Bu şirketlerin 16'sı ise UN Global Compact üyesi. Bu sayı elbette yeterli değil. Bu yıl ikincisini gerçekleştirdiğimiz İklim Hedefi Programı ile daha fazla şirketimizin emisyon azaltım taahhütlerini vermesini ve Türkiye'nin 2053 net sıfır hedefine katkı sağlamasını umut ediyoruz.

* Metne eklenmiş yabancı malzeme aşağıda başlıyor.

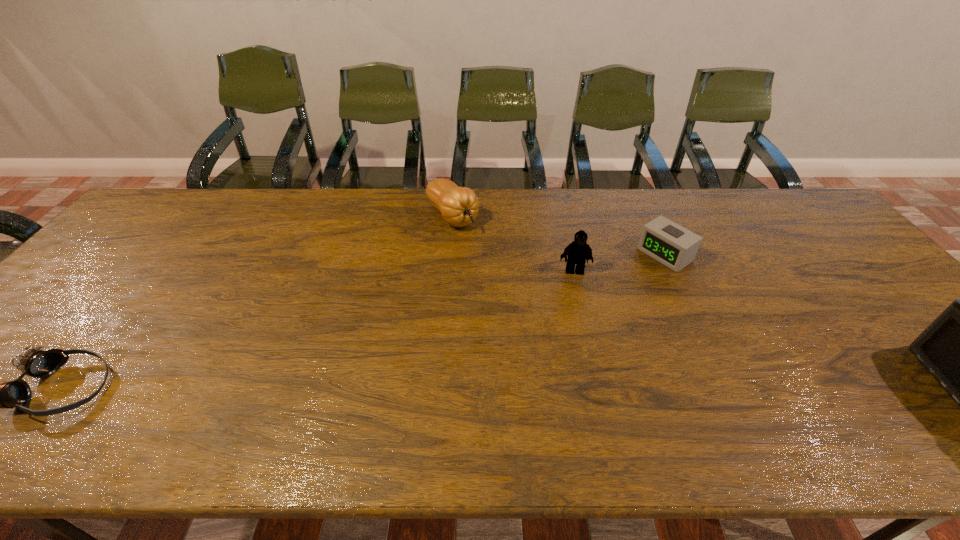 Find the location of a particular element. free spot located on the face of the Lego is located at coordinates (584, 394).

You are a GUI agent. You are given a task and a screenshot of the screen. Output one action in this format:
    pyautogui.click(x=<x>, y=<y>)
    Task: Click on the vacant space located on the front-facing side of the fourth tallest object
    The height and width of the screenshot is (540, 960).
    Given the screenshot: What is the action you would take?
    pyautogui.click(x=601, y=298)

What are the coordinates of `vacant space situated 0.210m on the front-facing side of the fourth tallest object` in the screenshot? It's located at (601, 298).

Locate an element on the screen. The width and height of the screenshot is (960, 540). vacant space located on the front-facing side of the fourth tallest object is located at coordinates (598, 300).

Identify the location of object that is at the far edge. This screenshot has height=540, width=960. (459, 206).

Locate an element on the screen. This screenshot has height=540, width=960. vacant space at the far edge of the desktop is located at coordinates (732, 223).

The image size is (960, 540). In order to click on vacant space at the near edge of the desktop in this screenshot , I will do `click(431, 400)`.

In the image, there is a desktop. Where is `vacant space at the left edge`? Image resolution: width=960 pixels, height=540 pixels. vacant space at the left edge is located at coordinates (174, 232).

In the image, there is a desktop. At what (x,y) coordinates should I click in order to perform the action: click on vacant space at the right edge. Please return your answer as a coordinate pair (x, y). Looking at the image, I should click on pyautogui.click(x=890, y=312).

Identify the location of blank space at the far left corner of the desktop. (171, 217). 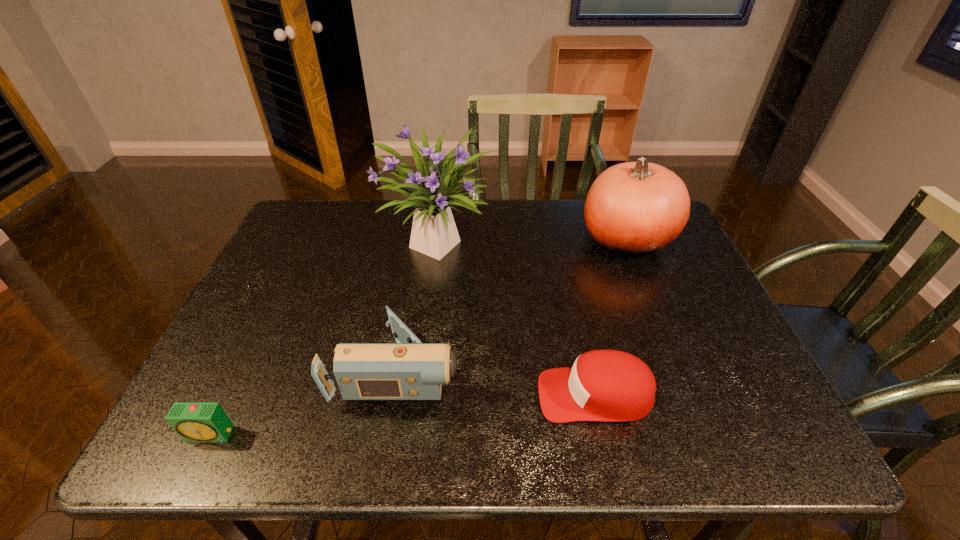 At what (x,y) coordinates should I click in order to perform the action: click on object situated at the far right corner. Please return your answer as a coordinate pair (x, y). The image size is (960, 540). Looking at the image, I should click on (633, 208).

This screenshot has width=960, height=540. Identify the location of vacant space at the far edge of the desktop. (375, 223).

In the image, there is a desktop. Identify the location of vacant space at the near edge. The width and height of the screenshot is (960, 540). (334, 418).

This screenshot has width=960, height=540. Identify the location of vacant area at the left edge. (280, 325).

At what (x,y) coordinates should I click in order to perform the action: click on free location at the right edge of the desktop. Please return your answer as a coordinate pair (x, y). The image size is (960, 540). Looking at the image, I should click on (695, 274).

This screenshot has width=960, height=540. In the image, there is a desktop. Identify the location of free space at the far left corner. (300, 238).

You are a GUI agent. You are given a task and a screenshot of the screen. Output one action in this format:
    pyautogui.click(x=<x>, y=<y>)
    Task: Click on the vacant area that lies between the second tallest object and the baseball cap
    This screenshot has width=960, height=540.
    Given the screenshot: What is the action you would take?
    pyautogui.click(x=611, y=316)

You are a GUI agent. You are given a task and a screenshot of the screen. Output one action in this format:
    pyautogui.click(x=<x>, y=<y>)
    Task: Click on the free area in between the baseball cap and the camcorder
    The width and height of the screenshot is (960, 540).
    Given the screenshot: What is the action you would take?
    pyautogui.click(x=496, y=382)

Find the location of `blank region between the baseball cap and the third tallest object`. blank region between the baseball cap and the third tallest object is located at coordinates (496, 382).

Identify the location of empty location between the alarm clock and the baseball cap. (402, 415). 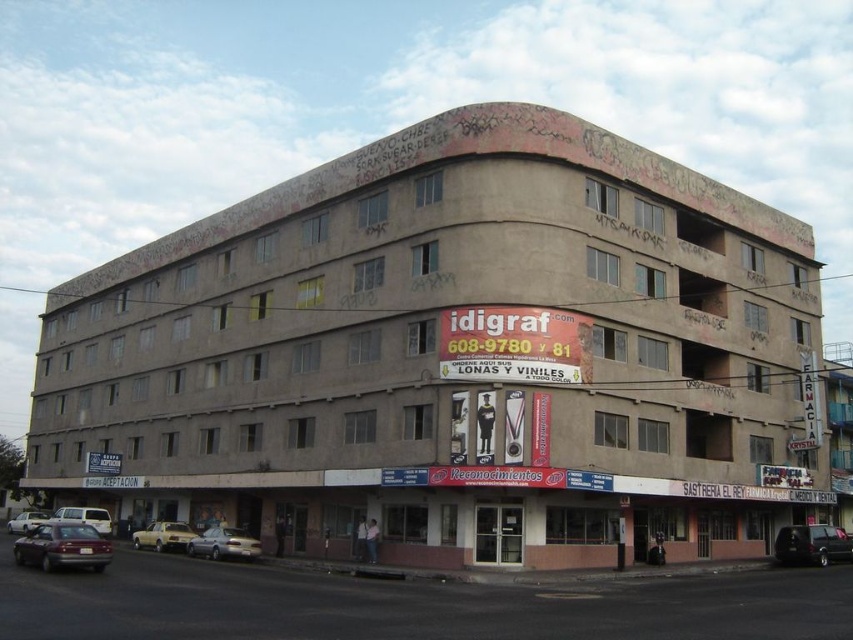 You are standing at the corner of the street where the multi story building is located. You want to park your car in a spot that is at least 1.5 meters away from any other vehicles. Is there enough space between the matte red car at lower left and the building wall?

The matte red car at lower left is located at point (62, 547). However, there is no information provided about the distance between the car and the building wall, so it is impossible to determine if there is enough space to park 1.5 meters away from it.

You are standing in front of the multi story building at the street corner. You see two points marked on the building facade. The first point is at coordinate (26, 536) and the second point is at coordinate (24, 513). Which point is closer to you?

The point at coordinate (26, 536) is closer to you than the point at coordinate (24, 513).

You are a delivery person trying to park a truck that is 2 meters wide. You see a matte red car at lower left and a yellow matte car at lower left. Can you determine if there is enough space between them to park your truck?

The matte red car at lower left might be wider than yellow matte car at lower left, so it is uncertain if there is enough space between them to park a 2 meter wide truck. Check the actual width before deciding. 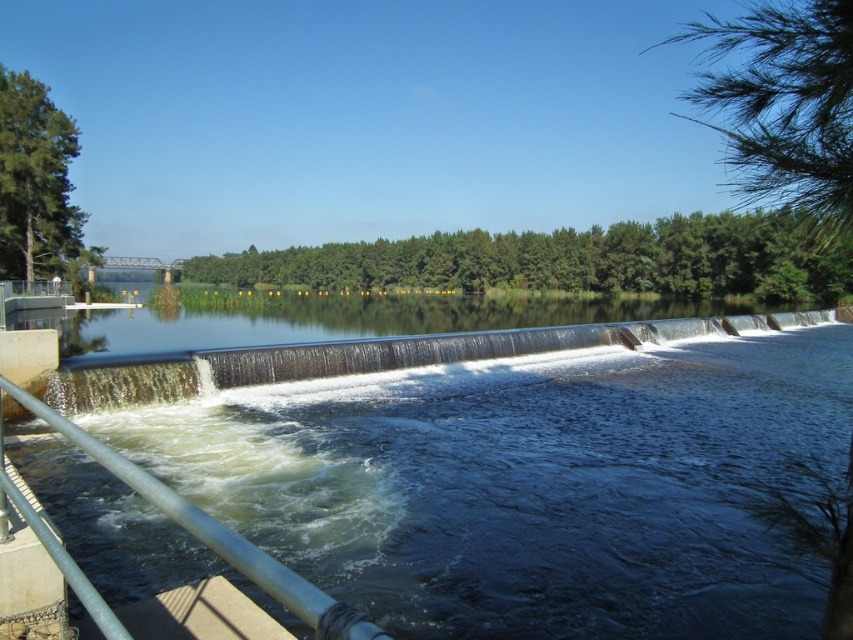 Question: Is dark blue water at center thinner than metal/rustic rail at lower left?

Choices:
 (A) yes
 (B) no

Answer: (B)

Question: Which object appears closest to the camera in this image?

Choices:
 (A) dark blue water at center
 (B) metal/rustic rail at lower left

Answer: (B)

Question: Can you confirm if dark blue water at center is positioned above metal/rustic rail at lower left?

Choices:
 (A) yes
 (B) no

Answer: (B)

Question: Is dark blue water at center positioned behind metal/rustic rail at lower left?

Öte yandan iklim değişikliği ile mücadelenin yanı sıra Global Compact Türkiye olarak bugün dünyada önemli bir çevresel sorun haline gelen plastik konusunda da önemli çalışmalar yapıyoruz.
İş Dünyası ve Sürdürülebilir Kalkınma Derneği ve TÜSİAD iş birliği ile 2019 yılında hayata geçirdiğimiz İş Dünyası Plastik Girişimi'ne bugün itibarıyla 49 şirket imza attı. Bu şirketler plastik kirliliği ile mücadelede somut azaltım hedefleri belirliyor ve her yıl ilerlemelerini raporluyorlar. 2021 yılında toplamda 43 bin ton plastik azaltımı hedefi ortaya kondu, önümüzdeki aylarda hem bu hedeflerdeki ilerlemeyi hem de Girişim'e dahil olan yeni şirketlerin bu çabaya etkisini ortaya koyan bir rapor yayımlayacağız. Gelecek hepimizin ama dünyamız tek. Bu nedenle sürdürülebilir bir gelecek için fazla geç kalmadan, hep birlikte harekete geçmemiz gerekiyor."